Exercise 7: Converting a Spark Data Processing Pipeline to Apache Beam

Objective: Learn how to convert an Apache Spark-based data processing pipeline to an Apache Beam pipeline.

Tasks:

  • Set up a sample Spark pipeline that reads a data source (e.g., a CSV file), performs transformation operations (e.g., filtering, mapping), and writes the output to a destination sink (e.g., another CSV file).
  • Run the Spark data processing pipeline.
  • Develop an Apache Beam pipeline that performs similar transformation operations as the Spark pipeline, reading from and writing to the same data source and destination.
  • Test the Apache Beam pipeline using the DirectRunner.

Cloud Deployment:

  • For the Apache Beam pipeline, update the input and output sources to cloud-based storage (e.g., Google Cloud Storage).
  • Deploy the Apache Beam pipeline using the DataflowRunner or other available runner options based on your cloud provider (e.g., Flink on AWS or Azure Data Factory).

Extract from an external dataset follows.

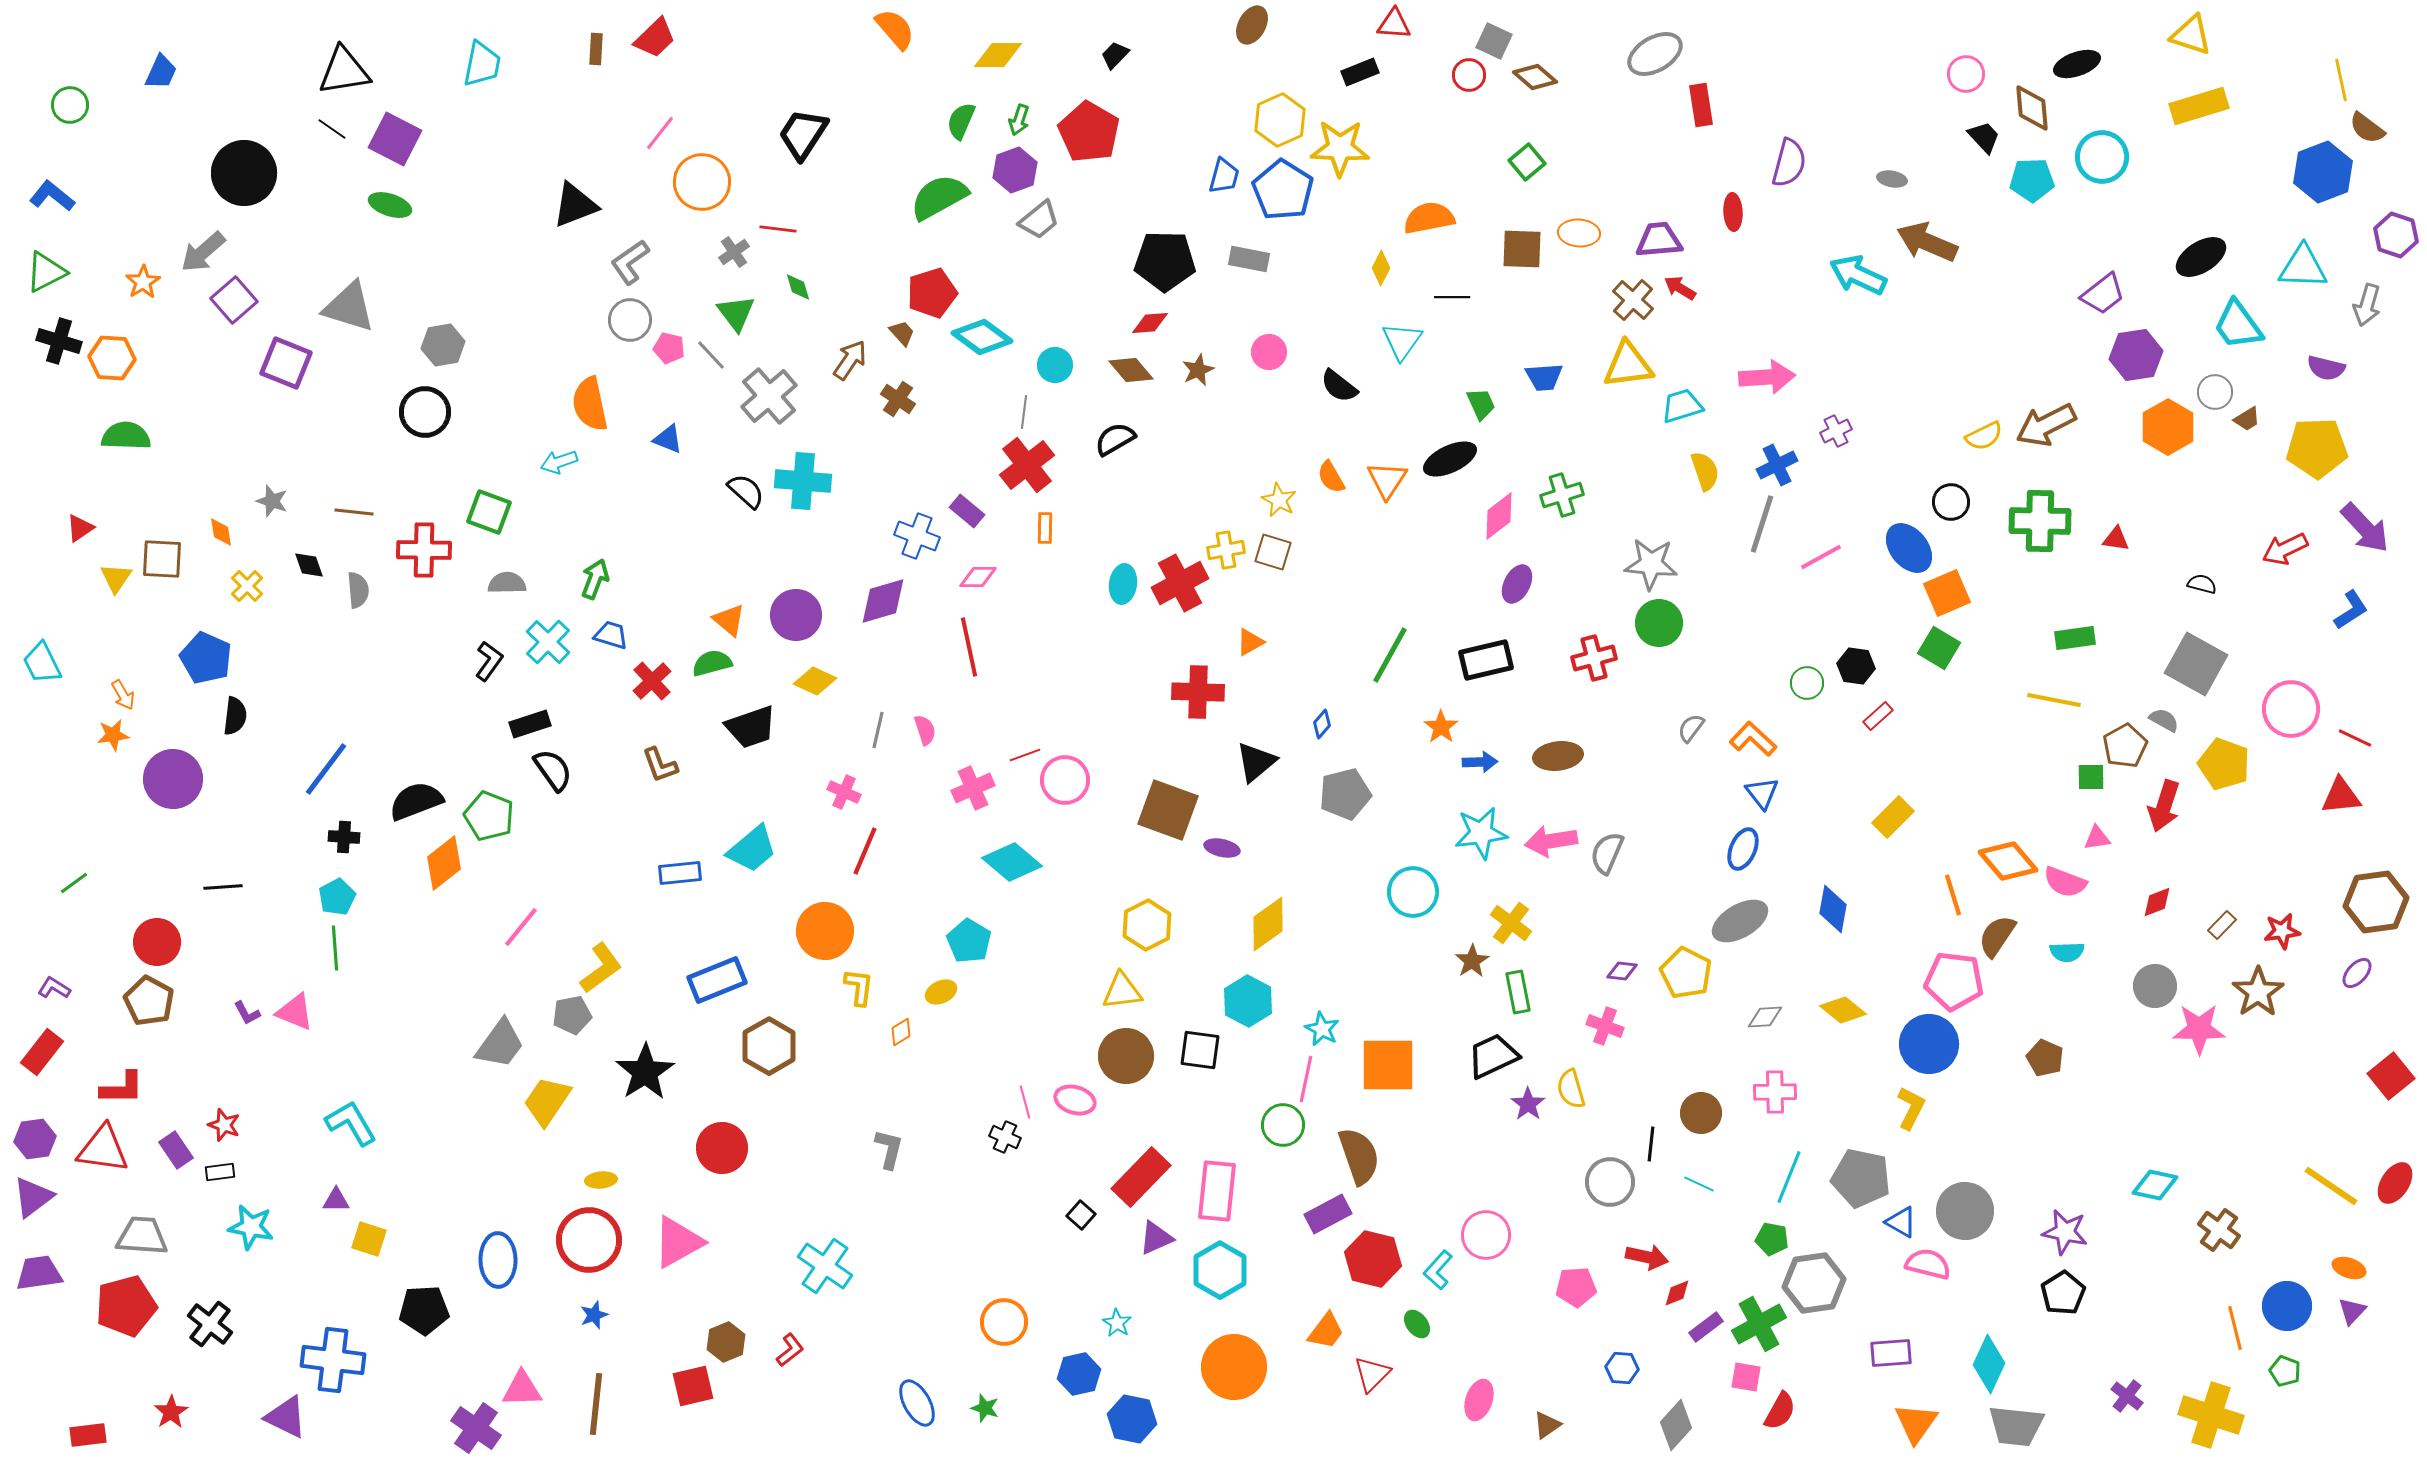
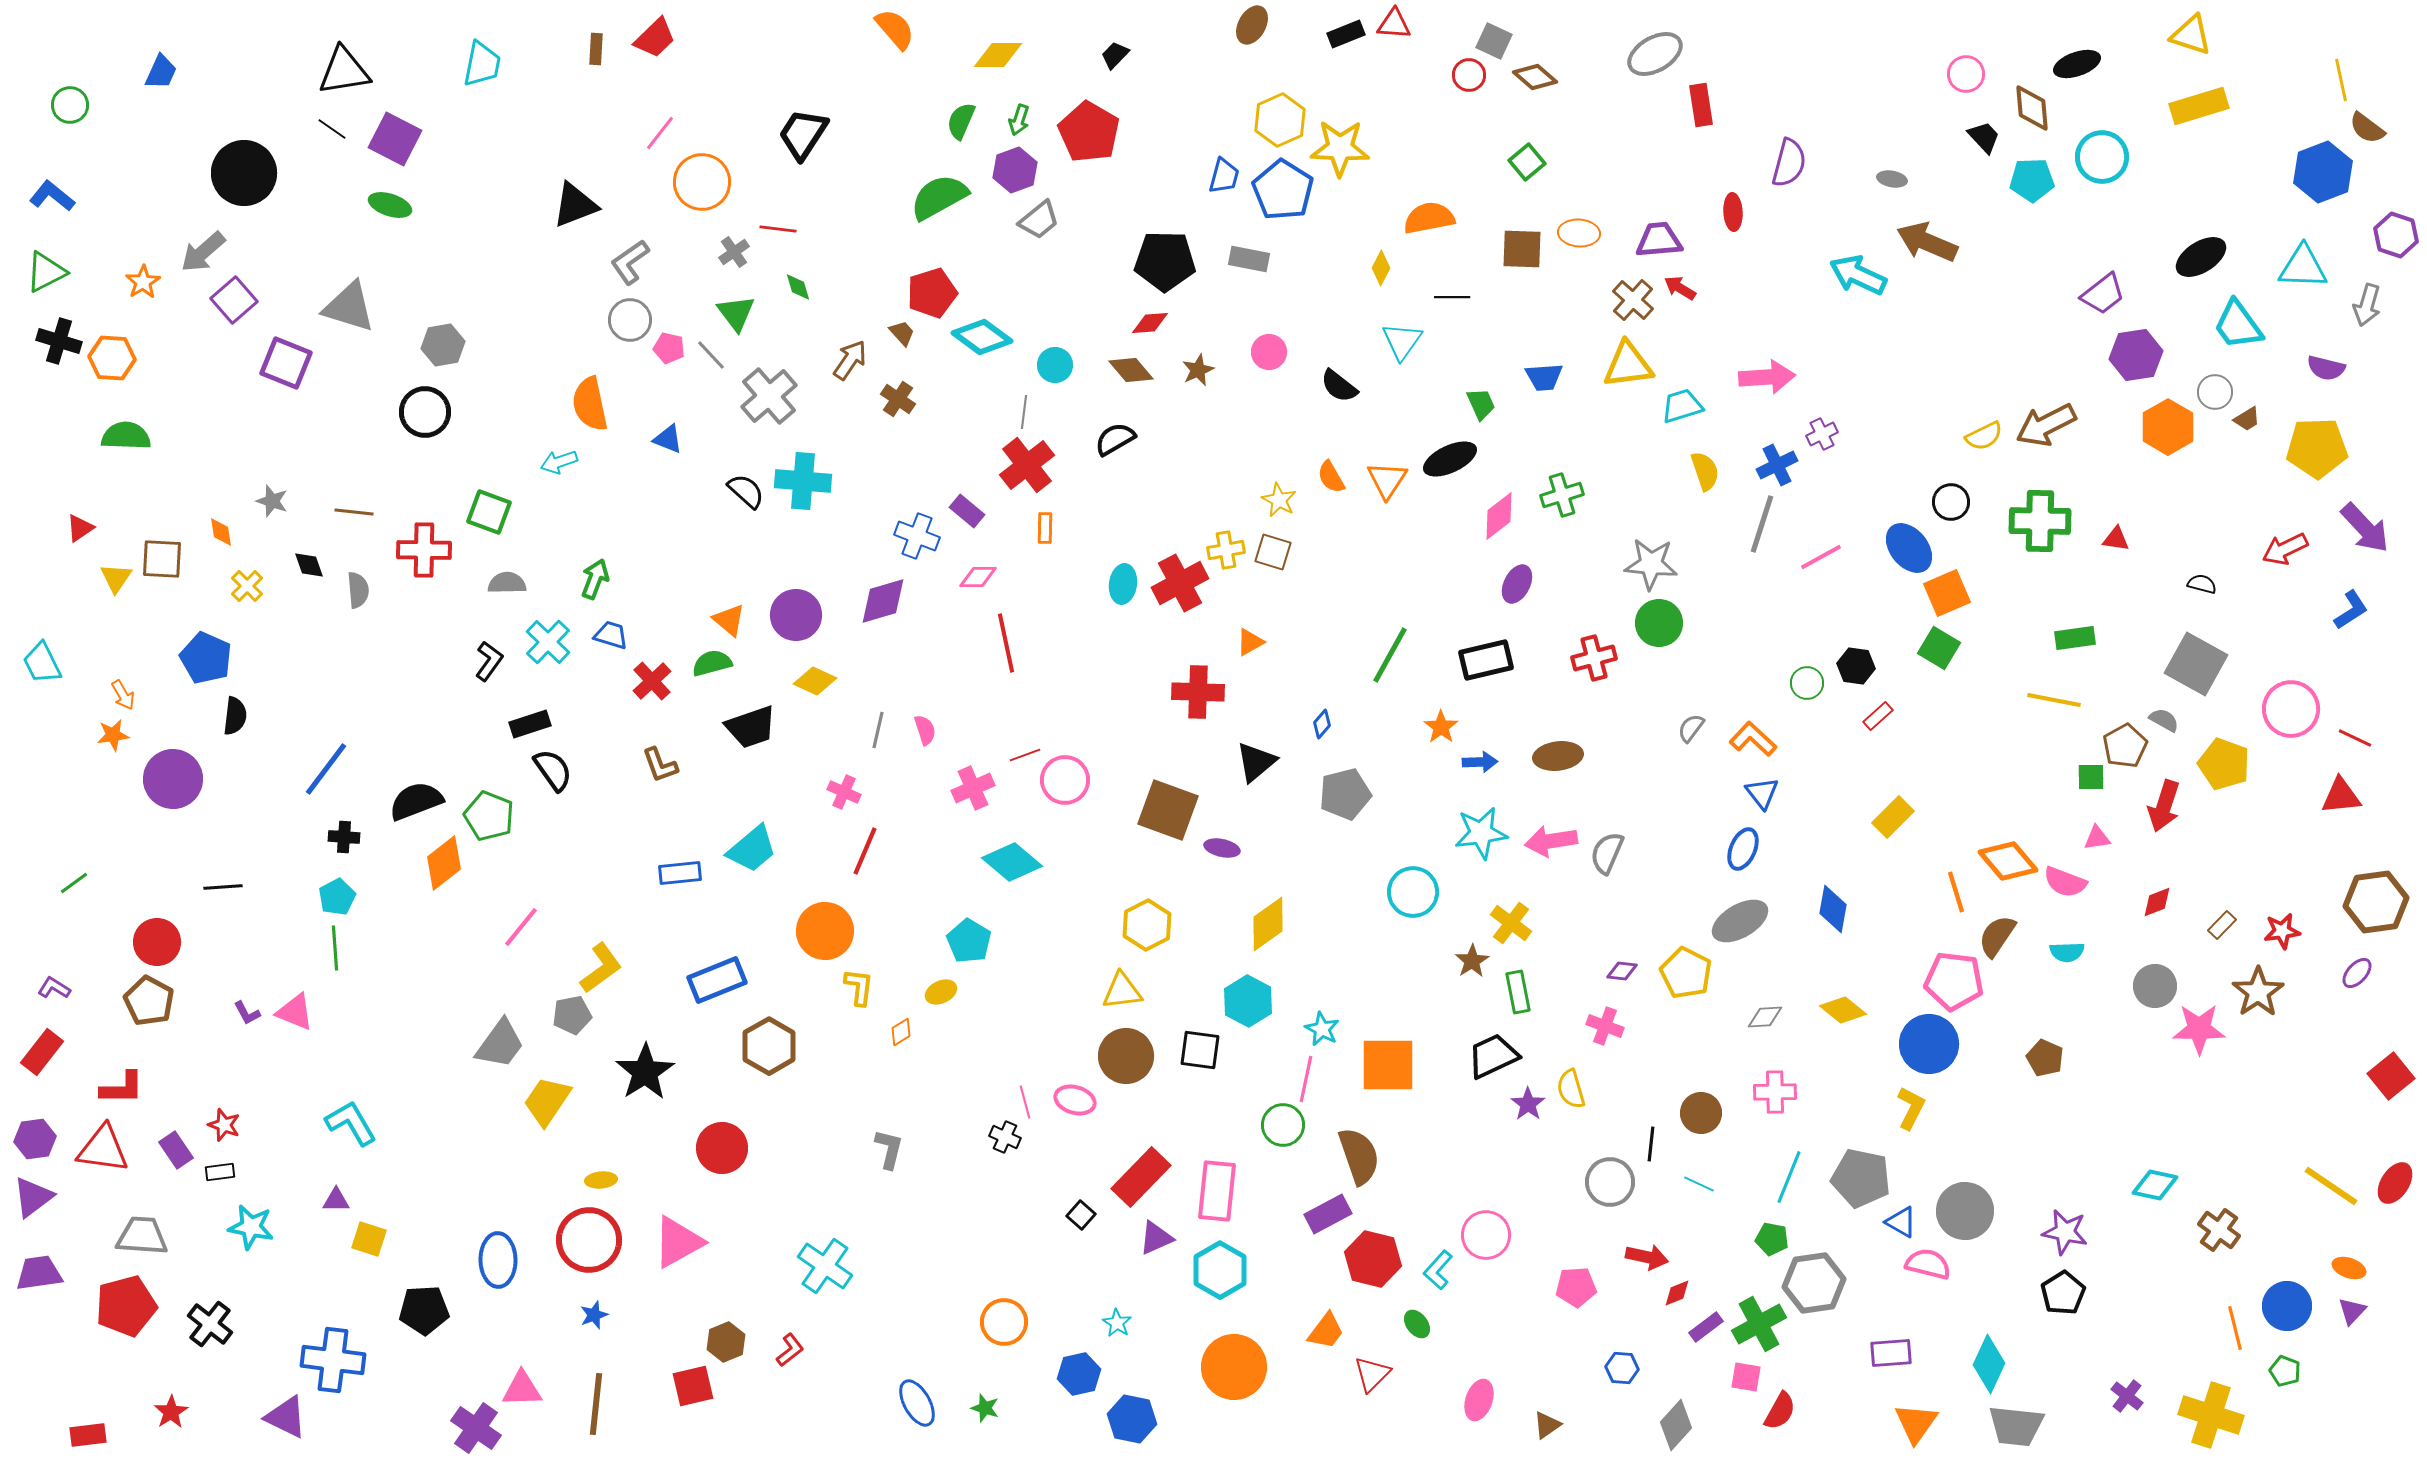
black rectangle at (1360, 72): moved 14 px left, 38 px up
purple cross at (1836, 431): moved 14 px left, 3 px down
red line at (969, 647): moved 37 px right, 4 px up
orange line at (1953, 895): moved 3 px right, 3 px up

Exercise 8: Auctions in Clojure

Components

  1. REST API: Create a REST API using the Clojure Ring library to handle requests related to user registration, item listing, and bid placement.

  2. WebSocket Server: Implement a WebSocket server using the Sente library (Clojure). The server will be responsible for broadcasting real-time bidding updates to all connected clients.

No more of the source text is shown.